Minggu, 21 Desember 2014

Sejarah dan Letusan Gunung Gamalama


Gunung Gamalama adalah sebuah gunung stratovolcano kerucut yang merupakan keseluruhan Pulau TernateKepulauan MalukuIndonesia. Pulau ini ada di pesisir barat Pulau Halmahera yang ada di bagian utara Kepulauan Maluku. Selama berabad-abad, Ternate adalah pusat bentengPortugis dan VOC Belanda untuk perdagangan rempah-rempah, yang telah mencatat aktivitas volkanik Gamalama.
Gunung Gamalama mempunyai ketinggian 1.715 meter di atas permukaan laut. Gunung Gamalama ditutupi Hutan Montane pada ketinggian 1.200 - 1.500 m dan Hutan Ericaceous pada ketinggian di atas 1.500 m.

Nama Gunung Gamalama diambil dari kata Kie Gam Lamo ("negeri yang besar").  Gamalama sudah lebih dari 60 kali meletus sejak letusannya pertama kali tercatat pada tahun 1538. Erupsi yang menimbulkan korban jiwa setidaknya sudah empat kali terjadi, dengan korban terbanyak jatuh pada tahun 1775. Kala itu, erupsi Gunung Gamalama melenyapkan Desa Soela Takomi bersama 141 penduduknya. 
Aktifitas Gunung Gamalama yang tidak pernah berhenti bergolak tidak menghentikan kehidupan 185.705 warga Ternate di kaki dan punggung Gunung Gamalama. Justru jumlah penduduk terus bertambah dengan laju pertambahan penduduk per tahun mencapai 4,72 persen atau sekitar 8.000 orang.
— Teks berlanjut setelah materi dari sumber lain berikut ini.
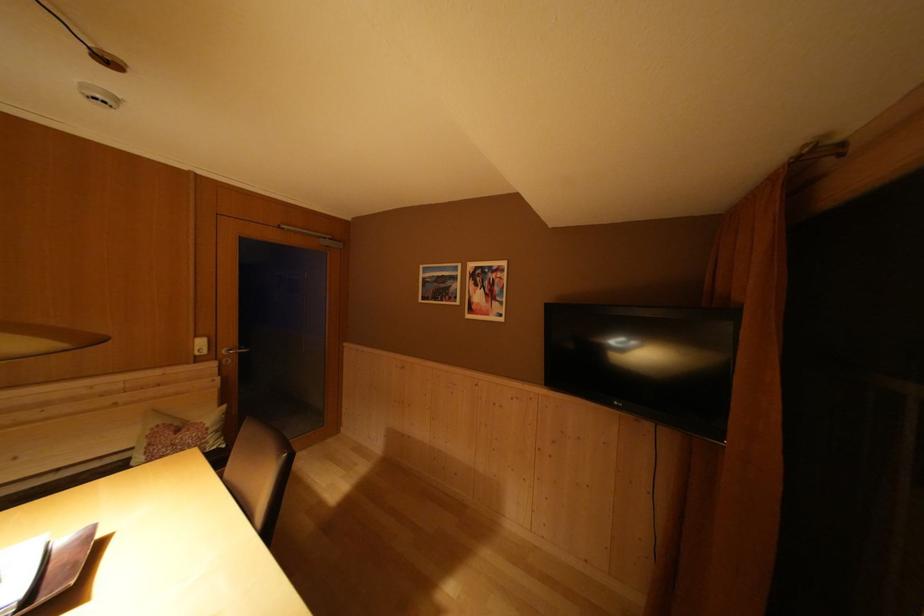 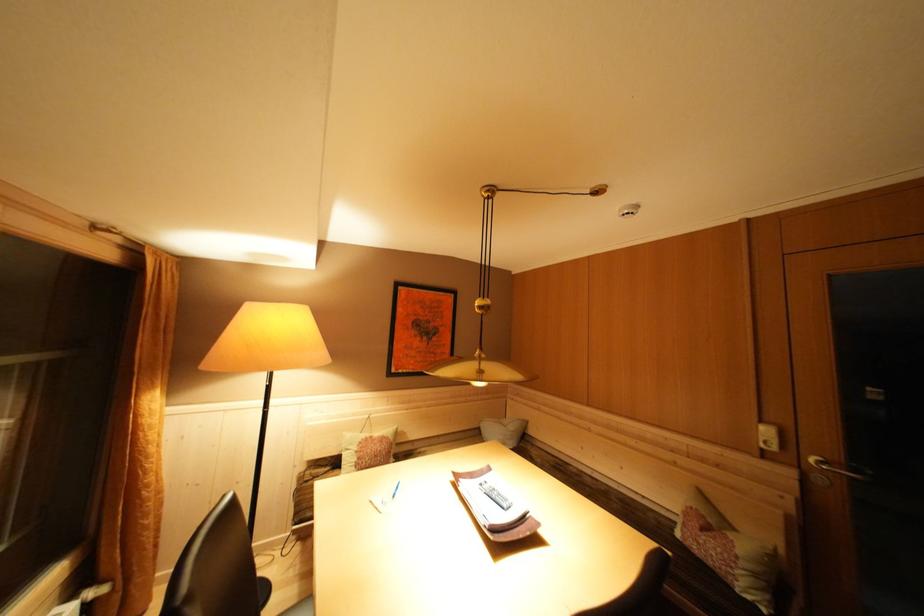 Where in the second image is the point corresponding to (x=231, y=357) from the first image?

(819, 466) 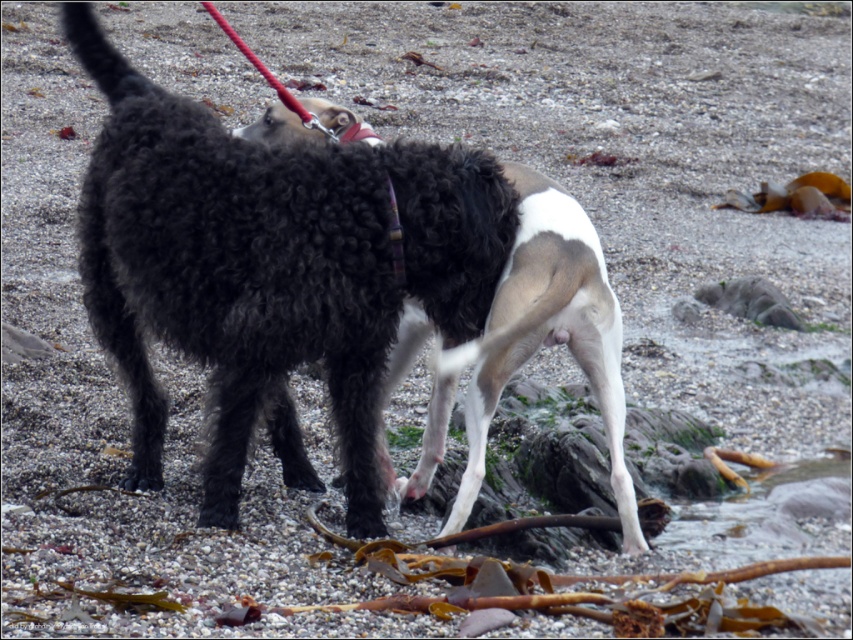 You are a photographer trying to capture a clear shot of both the curly black fur at center and the plaid fabric neckband at center. Since you want to ensure both are in focus, which object should you adjust your camera focus on first to account for their height difference?

The curly black fur at center is taller than the plaid fabric neckband at center, so you should focus on the taller object first to ensure depth of field covers both.

You are a photographer trying to capture a clear shot of both the curly black fur at center and the plaid fabric neckband at center. Based on their positions, which one is closer to the camera?

The curly black fur at center is closer to the camera since it is in front of the plaid fabric neckband at center.

Looking at this image, you are a photographer trying to capture a closeup shot of both the curly black fur at center and the plaid fabric neckband at center. Given that your camera has a maximum focus range of 30 inches, will you be able to capture both objects in focus without moving the camera or the subjects?

The distance between the curly black fur at center and the plaid fabric neckband at center is 33.61 inches, which exceeds the camera maximum focus range of 30 inches. Therefore, you cannot capture both objects in focus without adjusting the camera or moving the subjects. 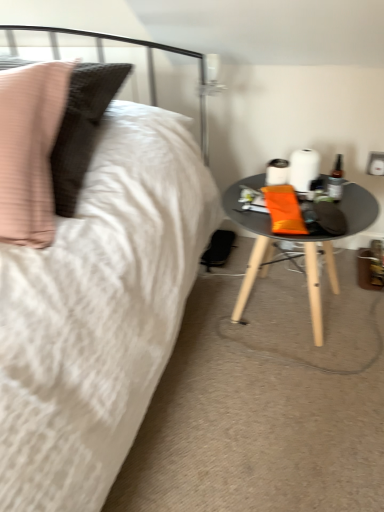 Image resolution: width=384 pixels, height=512 pixels. Find the location of `free point to the left of matte black table at lower right`. free point to the left of matte black table at lower right is located at coordinates (196, 332). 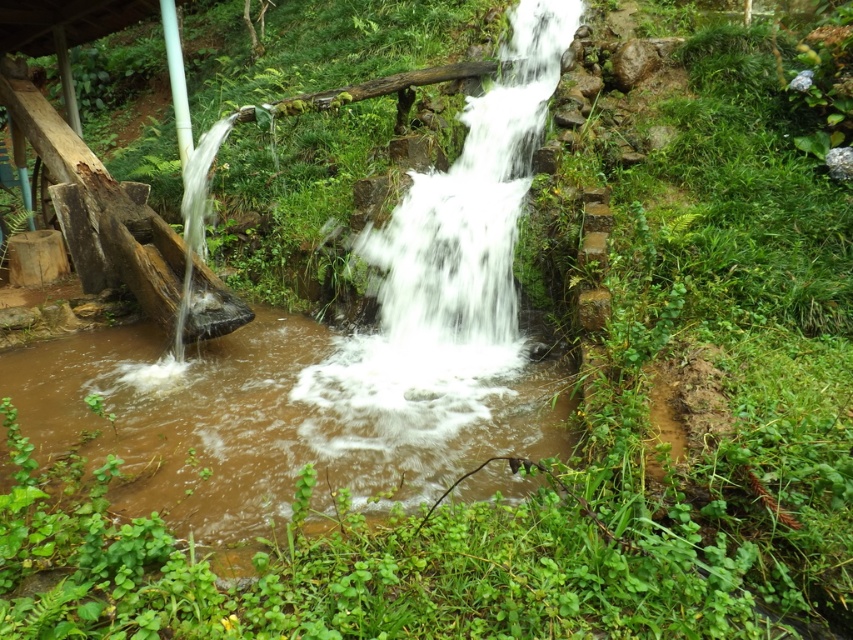 Based on the photo, who is taller, brown muddy water at center or white frothy water at center?

Standing taller between the two is white frothy water at center.

Between brown muddy water at center and white frothy water at center, which one has less height?

Standing shorter between the two is brown muddy water at center.

You are a GUI agent. You are given a task and a screenshot of the screen. Output one action in this format:
    pyautogui.click(x=<x>, y=<y>)
    Task: Click on the brown muddy water at center
    This screenshot has width=853, height=640.
    Given the screenshot: What is the action you would take?
    pyautogui.click(x=279, y=417) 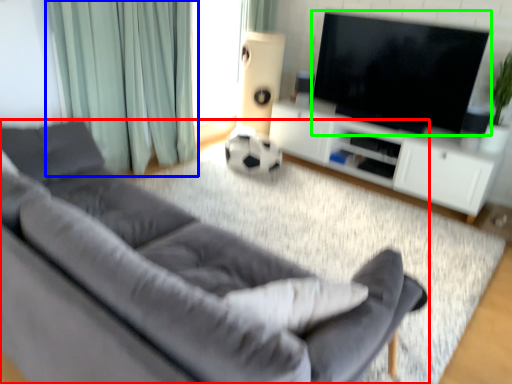 Question: Which is nearer to the studio couch (highlighted by a red box)? curtain (highlighted by a blue box) or television (highlighted by a green box).

Choices:
 (A) curtain
 (B) television

Answer: (A) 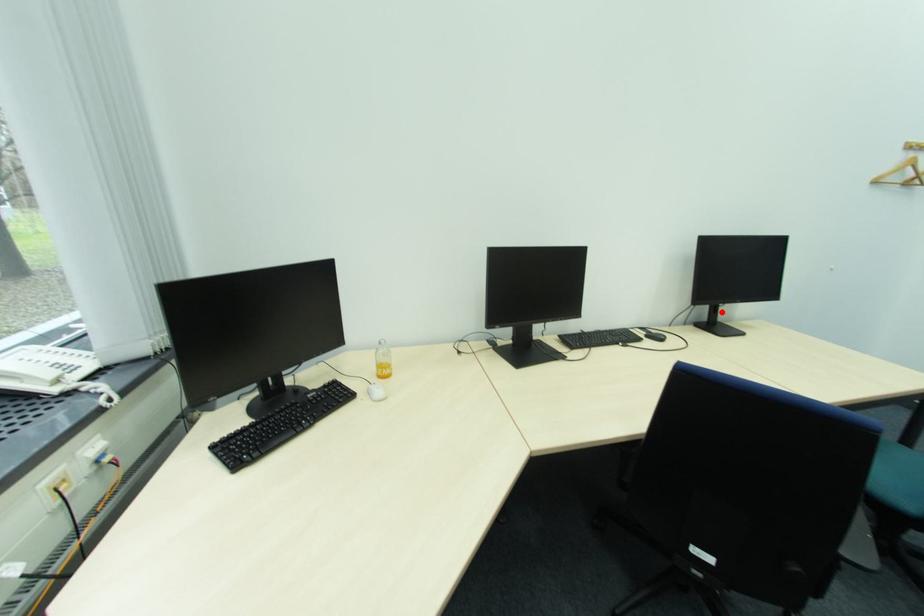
Bangunan-bangunan baru juga terus bermunculan karena adanya kota Ternate yang merupakan pintu masuk ke Provinsi Maluku Utara.
Aktivitas gunung Gamalama yang berkelanjutan juga memunculkan adanya tradisiKololi Kie, yang kini digelar rutin setiap bulan April sebagai salah satu pertunjukan dalam Festival Legu Gam, pesta rakyat Maluku Utara. Tradisi masyarakat Gamalama warisan nenek moyang ini berupa sebuah ritual tradisional mengitari Gunung Gamalama sambil mengunjungi sejumlah tempat dan makam-makam keramat. Ritual ini dilakukan sebagai pengharapan agar Gamalama tidak meletus.
Kepala Badan Geologi Kementerian Energi dan Sumber Daya Mineral Surono menyatakan, gunung api di kawasan Maluku Utara cenderung reaktif. ”Keaktifan gunung di kawasan itu dipicu amat aktifnya gerakan lempeng tektoniknya. Setelah gempa 7,3 skala Richter pada 15 November lalu, saya minta aktivitas gunung apinya diwaspadai,” ujarnya.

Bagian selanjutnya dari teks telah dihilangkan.